Lawyers representing the detainees will argue their case — via telephone — before a federal judge Tuesday, said Sharlyn Grace, executive director of the Chicago Community Bond Fund.
Dart, who late last month held a press conference touting the measures his staff had undertaken to suppress the spread of coronavirus, issued a statement Monday, saying that the litigation was “counterproductive.” He added that he already had implemented much of what they demanded, adding that he and his staff communicated with advocates for the detainees before the lawsuit was filed.
“Unfortunately, they instead filed this uninformed suit which reflects a clear misunderstanding of efforts being made to respond to this crisis. In turn, we must expend resources to explain that much of what their complaint requests is already in place,” Dart said. “This is counterproductive to our mutual goal and is simply not the way to address the pandemic.”
Plaintiffs identified by name in the lawsuit include a diabetic man who lives in a dormitory-style housing unit inside the jail where several detainees have been removed after showing signs of infection, and a detainee with cancer and multiple other health conditions living in another division of the jail.
Last month, in response to petition by Public Defender Amy Campanelli, Chief Criminal Court Judge Leroy K. Martin Jr. mandated a sweeping review of hundreds of criminal cases of “low-risk” detainees — which, along with a decrease in the number of arrests and offenders charged by prosecutors, has led to a near 20% drop in the jail population.

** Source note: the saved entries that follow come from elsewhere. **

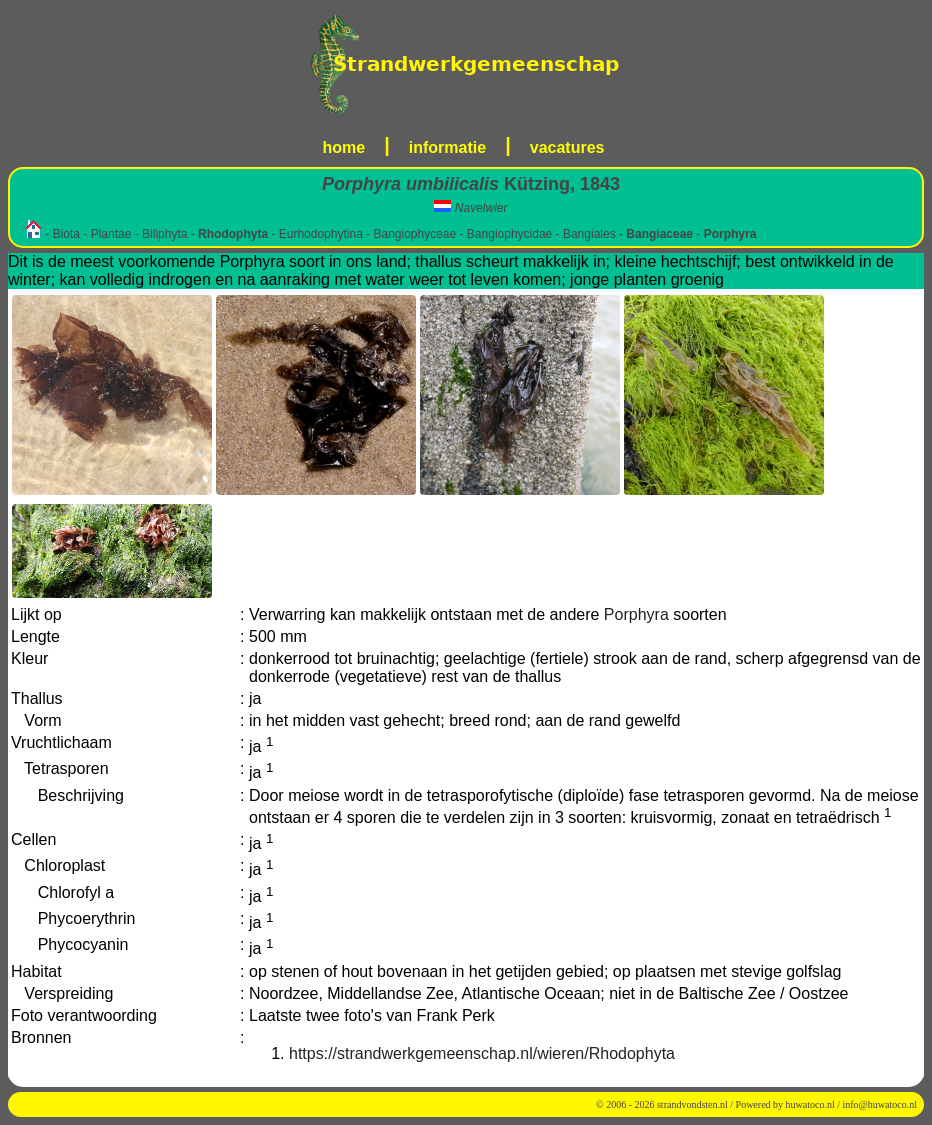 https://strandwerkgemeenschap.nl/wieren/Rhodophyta (482, 1053)
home (344, 147)
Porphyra (636, 614)
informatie (447, 147)
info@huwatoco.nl (880, 1104)
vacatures (567, 147)
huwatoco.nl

Last week, an attorney who is representing female jail guards and staff in a sexual harassment lawsuit against the sheriff’s office sent a separate letter, alleging that jail staff were not provided with proper protective equipment, training or supplies such as hand sanitizer to prevent the spread of the coronavirus.
Dart responded to that letter with his own. “In the middle of this crisis, to presume so much with so little support, is dangerous,” Dart’s letter reads.
“Your letter is irresponsible. You, in admitted ignorance, generate unreasonable fear during a viral pandemic instead of solving that fear through informative and complete decisions.”
The sheriff has said the jail has stepped up sanitation measures, and is isolating more inmates in single cells and setting up an isolation area inside a former jail boot camp that can house hundreds of detainees. Dart Monday also announced that a mobile COVID-19 testing site for his staff opened at the jail in partnership with The New Roseland Community Hospital.